Friday, June 27, 2008

Priest stands by Clinton critique

He's back, and not quite repentant.

Father Michael Pfleger -- the Catholic priest whose mocking of Hillary Clinton from the pulpit of Trinity United Church of Christ was the final controversy that led to Barack Obama leaving his spiritual home of two decades -- in his first interview acknowledged that his delivery might have left something to be desired, but stood by his message.

"I was giving a talk about race. And is entitlement one of the things about race that I believe in? Is an unequal playing field one of the things I believe in? Yes, so I don't apologize for being passionate, I don't apologize for being free," Pfleger said in the interview aired today on ABC's "Good Morning America."
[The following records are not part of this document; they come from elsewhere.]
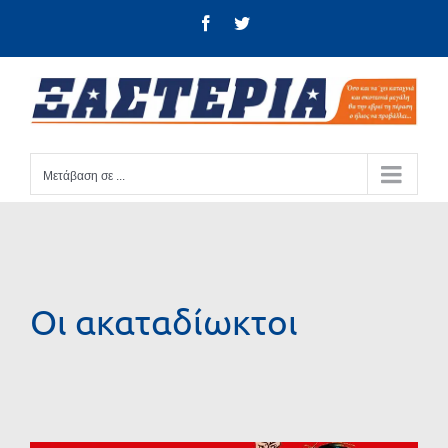
Μετάβαση
Facebook
Twitter
στο
περιεχόμενο
Μετάβαση σε ...
Οι ακαταδίωκτοι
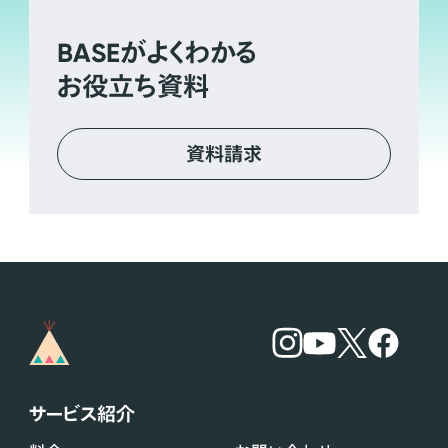
BASE
がよくわかる
お役立ち資料
資料請求
サービス紹介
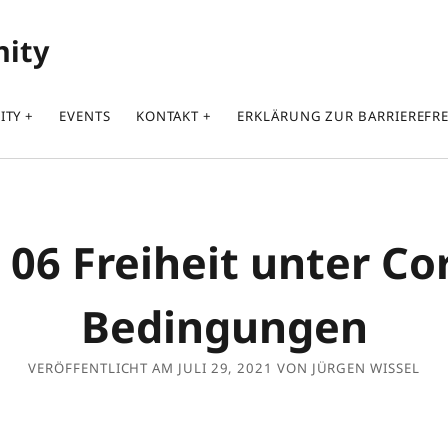
nity
ITY
EVENTS
KONTAKT
ERKLÄRUNG ZUR BARRIEREFRE
 06 Freiheit unter Co
Bedingungen
VERÖFFENTLICHT AM JULI 29, 2021 VON JÜRGEN WISSEL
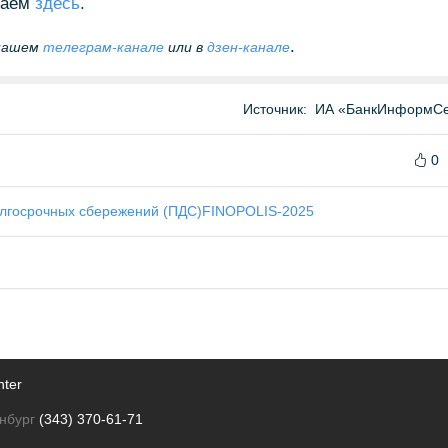
раем
здесь
.
.
 нашем
телеграм-канале
или в
дзен-канале
Источник:
ИА «БанкИнформСе
0
лгосрочных сбережений (ПДС)
FINOPOLIS-2025
nter
нбург
(343) 370-61-71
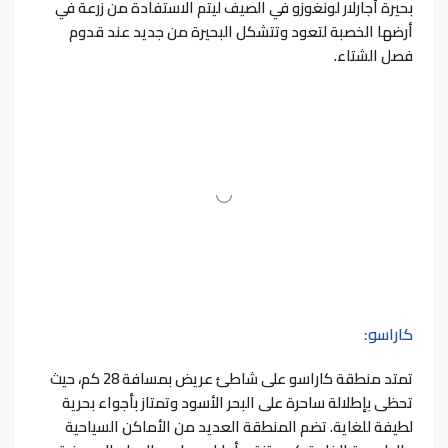
بحيرة أجارلار لونغوزو في الصيف ليتم الاستفادة من زرعة في
أرضها الخصبة لتعود وتتشكل البحيرة من جديد عند قدوم
فصل الشتاء.
كاراسو:
تمتد منطقة كاراسو على شاطئ عريض بمسافة 28 كم، حيث
تحظى بإطلالة ساحرة على البحر الأسود وتمتاز بأجواء بحرية
لطيفة للغاية.
تضم المنطقة العديد من الأماكن السياحية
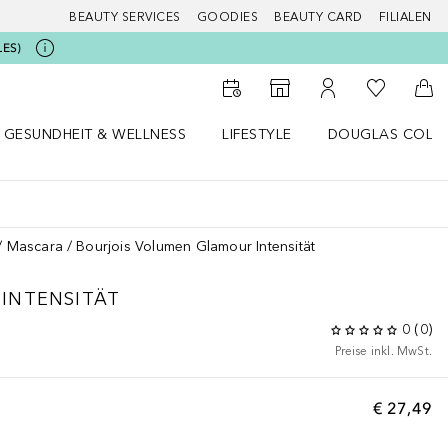
BEAUTY SERVICES
GOODIES
BEAUTY CARD
FILIALEN
LES)
Zu Meiner 
Zum Storefinder
Zu Meinem Kunde
Zum
GESUNDHEIT & WELLNESS
LIFESTYLE
DOUGLAS COLL
 öffnen
Gesundheit & Wellness Menü öffnen
Lifestyle Menü öffnen
Douglas Collecti
Mascara
Bourjois Volumen Glamour Intensität
INTENSITÄT
0
(
0
)
Preise inkl. MwSt.
€ 27,49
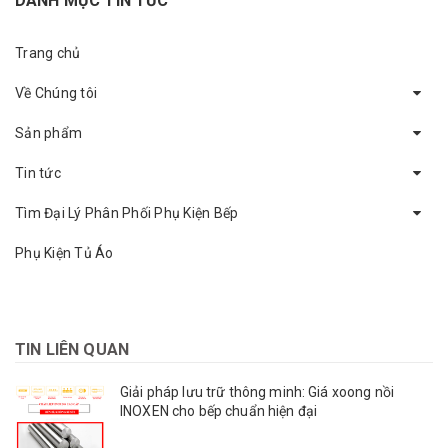
DANH MỤC TIN TỨC
Trang chủ
Về Chúng tôi
Sản phẩm
Tin tức
Tìm Đại Lý Phân Phối Phụ Kiện Bếp
Phụ Kiện Tủ Áo
TIN LIÊN QUAN
Giải pháp lưu trữ thông minh: Giá xoong nồi
INOXEN cho bếp chuẩn hiện đại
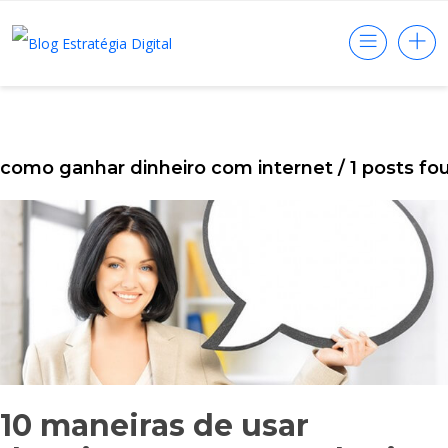
como ganhar dinheiro com internet
/ 1 posts fo
10 maneiras de usar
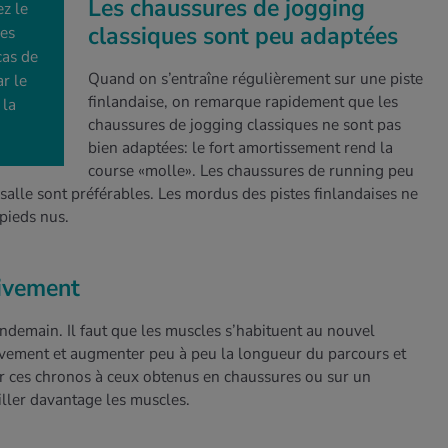
Les chaussures de jogging
z le
classiques sont peu adaptées
les
cas de
Quand on s’entraîne régulièrement sur une piste
r le
finlandaise, on remarque rapidement que les
 la
chaussures de jogging classiques ne sont pas
bien adaptées: le fort amortissement rend la
course «molle». Les chaussures de running peu
salle sont préférables. Les mordus des pistes finlandaises ne
 pieds nus.
sivement
ndemain. Il faut que les muscles s’habituent au nouvel
sivement et augmenter peu à peu la longueur du parcours et
arer ces chronos à ceux obtenus en chaussures ou sur un
iller davantage les muscles.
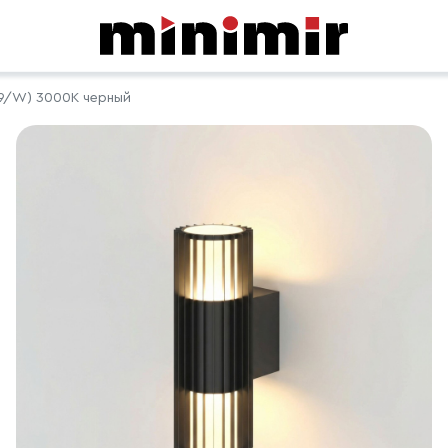
89/W) 3000K черный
"I apologize when my passion or my freeness and my flawness of character get in the way of the content, which is much more important to me -- that people hear the message. And when I am in the way of the message then I'm not only apologetic, but I have to change."

In a sermon in May, Pfleger called Clinton a white" and "entitled" politician stunned to see Obama winning the Democratic nomination.

"I really believe that she just always thought, 'This is mine. I'm Bill's wife, I'm white and this is mine. I just gotta get up and step into the plate,' " Pfleger said. "And then out of nowhere came, 'Hey, I'm Barack Obama.' And she said, 'Oh, damn, where did you come from? I'm white. I'm entitled. There's a black man stealing my show.' "

Two days after his sermon became public and a YouTube sensation, Obama announced that he was resigning from Trinity, where his former pastor's incendiary sermons also caused him trouble on the campaign trail.

Pfleger, himself, was temporarily suspended from his parish by Chicago's bishop and had to promise not to make more political statements this election.